• _WHAT IS EXPECTED_:
Should the word "dove" occur in a line of the records, copy that line.

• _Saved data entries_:
········

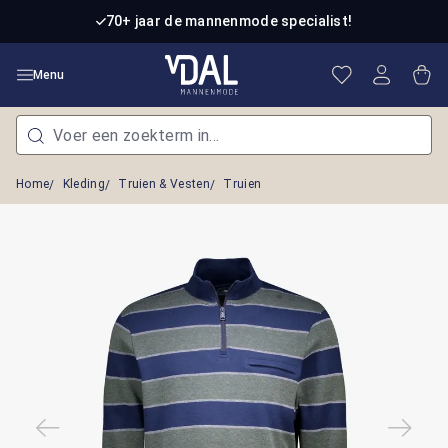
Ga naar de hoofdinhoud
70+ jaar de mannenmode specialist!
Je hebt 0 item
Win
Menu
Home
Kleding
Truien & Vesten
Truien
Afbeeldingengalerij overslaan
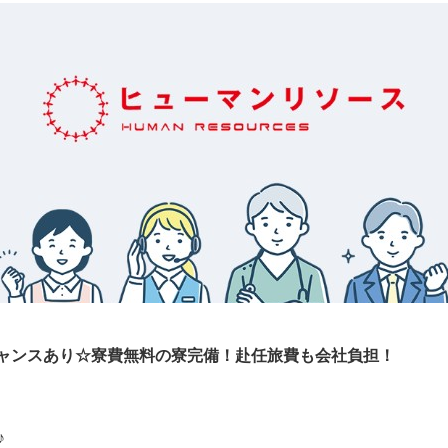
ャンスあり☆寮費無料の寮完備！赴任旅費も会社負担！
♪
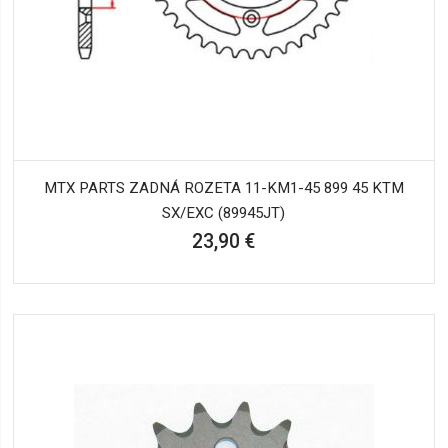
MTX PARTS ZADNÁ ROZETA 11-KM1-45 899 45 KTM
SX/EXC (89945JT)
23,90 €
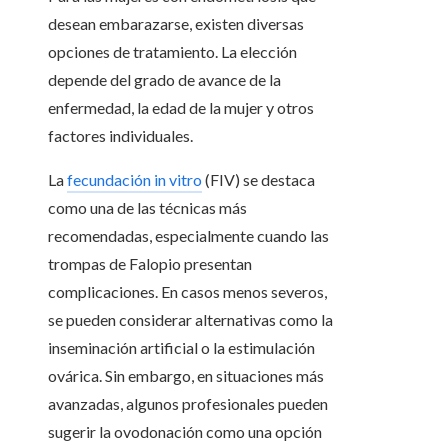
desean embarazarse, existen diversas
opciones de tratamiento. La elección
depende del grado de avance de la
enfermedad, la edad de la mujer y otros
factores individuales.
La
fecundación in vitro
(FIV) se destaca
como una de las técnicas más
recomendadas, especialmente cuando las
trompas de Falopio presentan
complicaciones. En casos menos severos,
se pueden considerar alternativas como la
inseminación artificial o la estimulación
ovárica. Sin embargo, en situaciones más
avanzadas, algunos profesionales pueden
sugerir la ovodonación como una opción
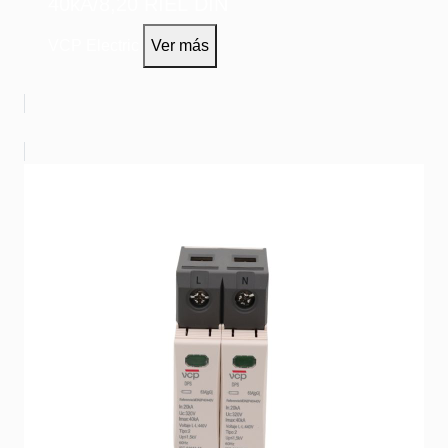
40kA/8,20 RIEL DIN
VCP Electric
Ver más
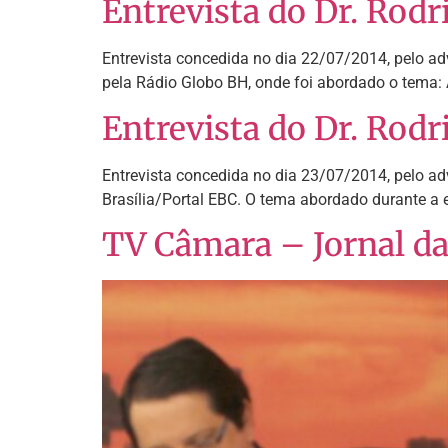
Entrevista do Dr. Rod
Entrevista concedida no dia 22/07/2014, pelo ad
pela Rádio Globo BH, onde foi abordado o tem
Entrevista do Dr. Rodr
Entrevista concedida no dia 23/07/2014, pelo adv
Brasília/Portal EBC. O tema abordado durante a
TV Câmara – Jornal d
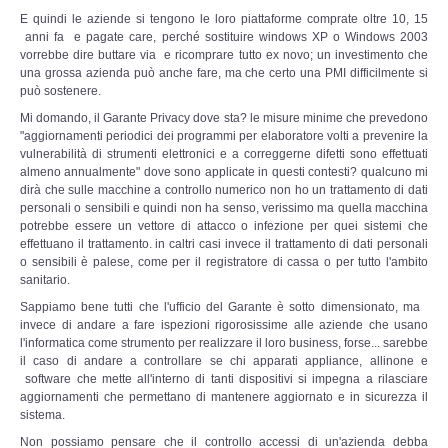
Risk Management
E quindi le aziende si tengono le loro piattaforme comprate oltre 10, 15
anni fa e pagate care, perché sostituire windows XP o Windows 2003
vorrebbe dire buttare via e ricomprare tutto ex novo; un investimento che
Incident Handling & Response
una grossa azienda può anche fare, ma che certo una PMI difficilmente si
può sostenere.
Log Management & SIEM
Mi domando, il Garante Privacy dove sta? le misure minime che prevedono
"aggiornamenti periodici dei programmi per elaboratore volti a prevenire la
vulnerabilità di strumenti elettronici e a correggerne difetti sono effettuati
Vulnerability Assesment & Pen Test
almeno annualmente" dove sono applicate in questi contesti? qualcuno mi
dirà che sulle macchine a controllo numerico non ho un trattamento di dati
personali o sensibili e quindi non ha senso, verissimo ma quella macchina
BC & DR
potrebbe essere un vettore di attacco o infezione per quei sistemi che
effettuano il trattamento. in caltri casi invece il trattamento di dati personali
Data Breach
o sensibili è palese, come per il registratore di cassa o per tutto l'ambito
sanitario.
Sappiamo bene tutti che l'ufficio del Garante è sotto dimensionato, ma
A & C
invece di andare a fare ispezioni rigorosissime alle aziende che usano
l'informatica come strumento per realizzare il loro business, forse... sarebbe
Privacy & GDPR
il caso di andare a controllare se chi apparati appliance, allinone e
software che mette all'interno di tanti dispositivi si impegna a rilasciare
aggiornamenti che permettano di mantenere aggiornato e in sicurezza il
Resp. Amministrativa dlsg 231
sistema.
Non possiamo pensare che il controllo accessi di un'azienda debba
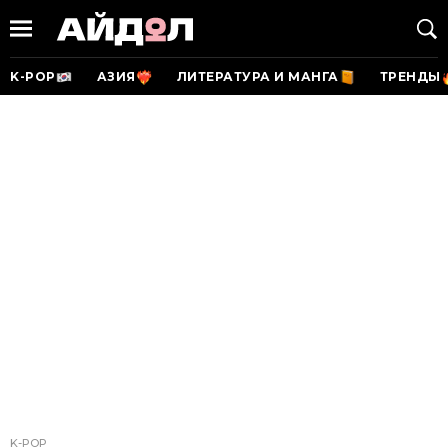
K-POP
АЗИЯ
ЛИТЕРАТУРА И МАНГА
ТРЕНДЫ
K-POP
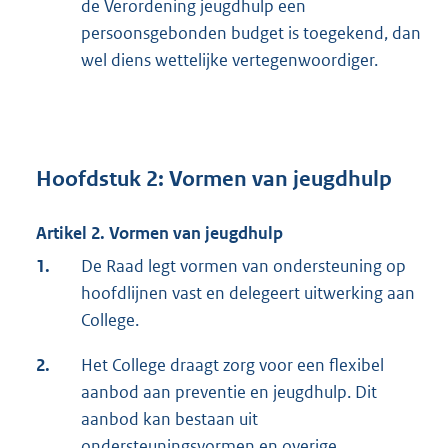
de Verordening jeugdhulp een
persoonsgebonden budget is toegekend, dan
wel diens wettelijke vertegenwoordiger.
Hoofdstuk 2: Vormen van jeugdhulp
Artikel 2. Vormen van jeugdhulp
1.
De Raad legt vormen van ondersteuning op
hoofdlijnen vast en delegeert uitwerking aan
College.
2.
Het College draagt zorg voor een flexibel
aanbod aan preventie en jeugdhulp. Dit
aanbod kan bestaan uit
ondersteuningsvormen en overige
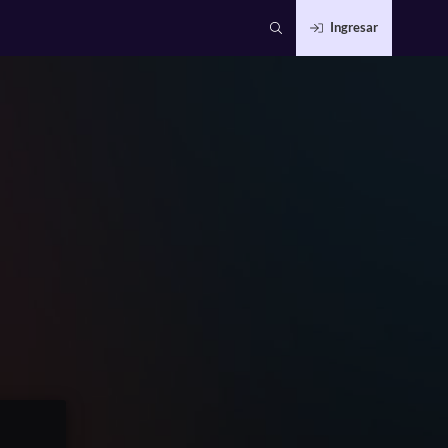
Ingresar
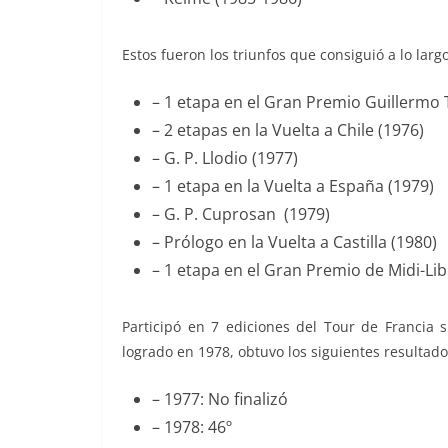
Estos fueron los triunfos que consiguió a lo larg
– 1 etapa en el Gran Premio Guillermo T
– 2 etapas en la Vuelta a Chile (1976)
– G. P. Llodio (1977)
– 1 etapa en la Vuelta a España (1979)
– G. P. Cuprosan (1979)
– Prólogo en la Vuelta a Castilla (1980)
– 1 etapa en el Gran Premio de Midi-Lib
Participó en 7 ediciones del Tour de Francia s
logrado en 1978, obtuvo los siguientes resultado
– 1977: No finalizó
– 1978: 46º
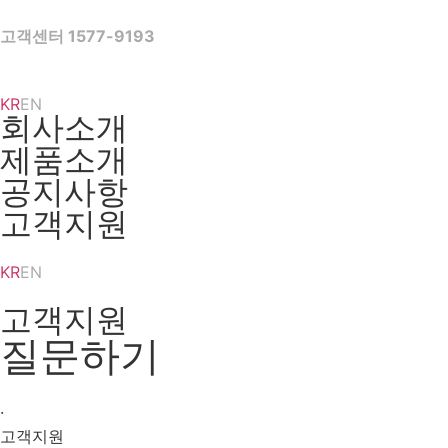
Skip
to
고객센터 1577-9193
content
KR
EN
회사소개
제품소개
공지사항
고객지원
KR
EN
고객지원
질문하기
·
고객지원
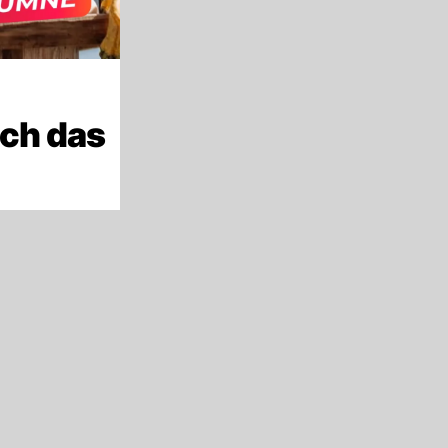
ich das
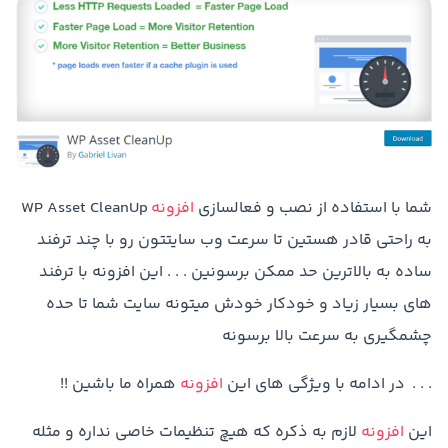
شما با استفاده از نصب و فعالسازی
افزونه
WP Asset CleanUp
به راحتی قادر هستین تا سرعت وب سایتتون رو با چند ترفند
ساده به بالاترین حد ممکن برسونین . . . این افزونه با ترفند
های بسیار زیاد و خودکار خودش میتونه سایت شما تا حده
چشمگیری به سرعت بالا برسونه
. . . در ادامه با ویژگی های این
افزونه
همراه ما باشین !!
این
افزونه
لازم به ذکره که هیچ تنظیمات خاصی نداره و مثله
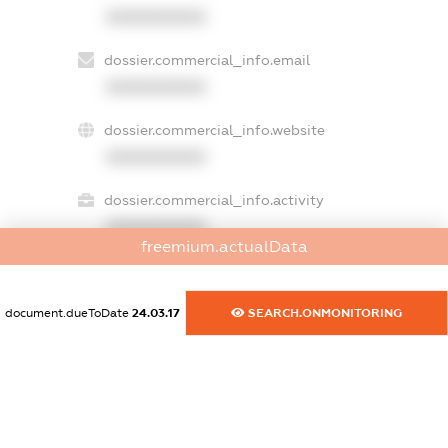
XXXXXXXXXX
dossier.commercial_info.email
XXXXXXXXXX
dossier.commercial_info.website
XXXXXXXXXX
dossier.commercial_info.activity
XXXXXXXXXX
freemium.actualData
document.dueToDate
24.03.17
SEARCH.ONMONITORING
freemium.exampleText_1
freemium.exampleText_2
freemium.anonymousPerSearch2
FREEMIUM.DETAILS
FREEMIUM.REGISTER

········

• _TASK OUTPUT_:
Mi domando, il Garante Privacy dove sta? le misure minime che prevedono
almeno annualmente" dove sono applicate in questi contesti? qualcuno mi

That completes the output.